TOKYO — The food shortage that has hit Japan is announced by the glaring gap on supermarket shelves next to the margarine and the sour cream and just above the cheese.
The butter shelf is empty. And no one knows when butter will be back.
The rich yellow stuff has all but vanished from grocery stores across the world’s second-biggest economy. Some stores have tried to ration the few bricks that occasionally arrive by limiting customers to a pack or two, but in most places, merchants post signs apologizing for having none.
Even bakeries that buy in bulk are finding it hard to get enough, which crimps their ability to turn out the croissants, cakes and quiches that have shouldered their way into the Japanese diet.
“We’re in trouble,” said Seiko Nakano, 27, who runs Levain, a small but well-known French bakery in a residential neighborhood of Tokyo. She has been told she will not receive any new butter supplies until Tuesday, a month later than expected.
At a time of global food shortages and ballooning prices, Japan’s pastry problems qualify as barely more than an inconvenience. No one expects the famously controlled Japanese to riot in the refrigerated sections of supermarkets.
But the case of the disappearing butter has delivered a psychological blow to shoppers unaccustomed to shortages.
The butter shortage arises from a convergence of market factors that has chased hundreds of domestic dairy farmers out of business in the past two years. The sequence began when Japanese consumers began to drink less milk, a decline that coincided with a deluge of media coverage airing claims that milk is bad for your health.
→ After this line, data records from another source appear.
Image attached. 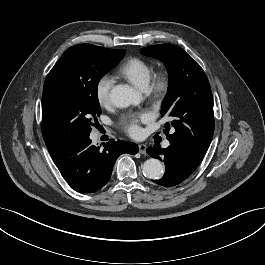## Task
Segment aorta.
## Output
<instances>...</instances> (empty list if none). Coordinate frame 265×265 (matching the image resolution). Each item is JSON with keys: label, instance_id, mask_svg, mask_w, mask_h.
<instances>
[{"label": "aorta", "instance_id": "1", "mask_svg": "<svg viewBox=\"0 0 265 265\" xmlns=\"http://www.w3.org/2000/svg\"><path fill=\"white\" fill-rule=\"evenodd\" d=\"M110 99L114 106L125 108L130 105H138L141 96L128 85H117L110 92ZM163 165L158 159L150 158L142 165V172L149 179H159L163 175Z\"/></svg>", "mask_w": 265, "mask_h": 265}]
</instances>
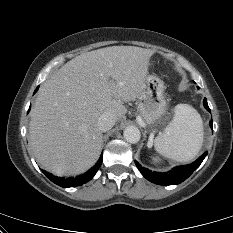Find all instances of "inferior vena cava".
<instances>
[{
  "instance_id": "1",
  "label": "inferior vena cava",
  "mask_w": 233,
  "mask_h": 233,
  "mask_svg": "<svg viewBox=\"0 0 233 233\" xmlns=\"http://www.w3.org/2000/svg\"><path fill=\"white\" fill-rule=\"evenodd\" d=\"M115 122V116L112 113L105 112L99 117L97 126L101 132H106L115 125Z\"/></svg>"
}]
</instances>
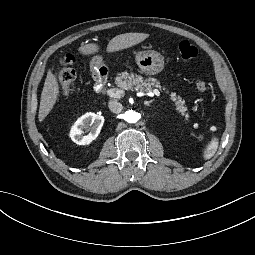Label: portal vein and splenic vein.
<instances>
[{"label": "portal vein and splenic vein", "mask_w": 255, "mask_h": 255, "mask_svg": "<svg viewBox=\"0 0 255 255\" xmlns=\"http://www.w3.org/2000/svg\"><path fill=\"white\" fill-rule=\"evenodd\" d=\"M140 96H143V93H140ZM107 95H109L110 97L113 98H121L122 96H124V91L120 90V89H108L107 90ZM148 96L152 97L154 95L156 96H160V92L158 89H154L153 92H149L147 93Z\"/></svg>", "instance_id": "18ae733b"}]
</instances>
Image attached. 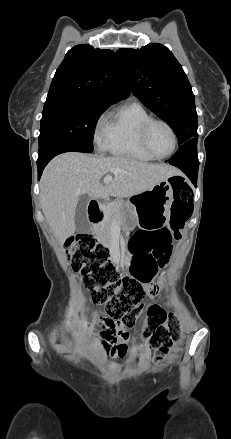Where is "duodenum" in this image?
<instances>
[{"label":"duodenum","instance_id":"obj_1","mask_svg":"<svg viewBox=\"0 0 231 439\" xmlns=\"http://www.w3.org/2000/svg\"><path fill=\"white\" fill-rule=\"evenodd\" d=\"M101 205L97 201L89 203V219L92 223H96L99 218Z\"/></svg>","mask_w":231,"mask_h":439}]
</instances>
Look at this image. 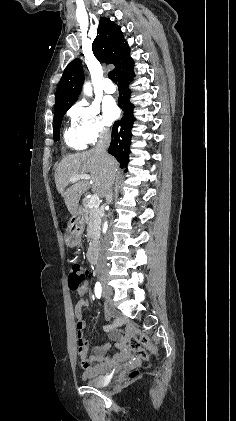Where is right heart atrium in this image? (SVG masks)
<instances>
[{"mask_svg": "<svg viewBox=\"0 0 236 421\" xmlns=\"http://www.w3.org/2000/svg\"><path fill=\"white\" fill-rule=\"evenodd\" d=\"M72 126L87 144H95L110 134L109 127L97 105L78 102L70 111Z\"/></svg>", "mask_w": 236, "mask_h": 421, "instance_id": "d8ad5b80", "label": "right heart atrium"}]
</instances>
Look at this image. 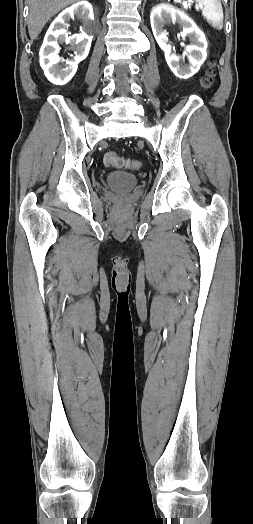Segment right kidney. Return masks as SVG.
Segmentation results:
<instances>
[{"label":"right kidney","instance_id":"1","mask_svg":"<svg viewBox=\"0 0 253 524\" xmlns=\"http://www.w3.org/2000/svg\"><path fill=\"white\" fill-rule=\"evenodd\" d=\"M70 18L83 21V30L80 34L68 35L65 25ZM92 20H94L92 5L87 1H81L62 11L50 25L39 56L44 74L53 84L68 83L75 75L79 62L88 56L93 38ZM62 42L70 45L74 51V57L65 60V64L60 65L61 58L58 51L59 43Z\"/></svg>","mask_w":253,"mask_h":524}]
</instances>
Experts say consumption also has been affected by a low birthrate, which means fewer elementary school students getting served a free daily carton.
But while declining as a beverage, demand for milk to be used in the production of cheese is expected to jump by 15 percent this year, while demand for the less profitable butter holds steady. The result, the Japanese dairy association explains, is that there is not enough milk left to make much butter.
Last week, the Japanese government stepped in to urge the country’s four largest dairy-product companies to churn out more butter. And the agriculture board is moving up its scheduled purchases of imported butter from Australia and elsewhere by six months.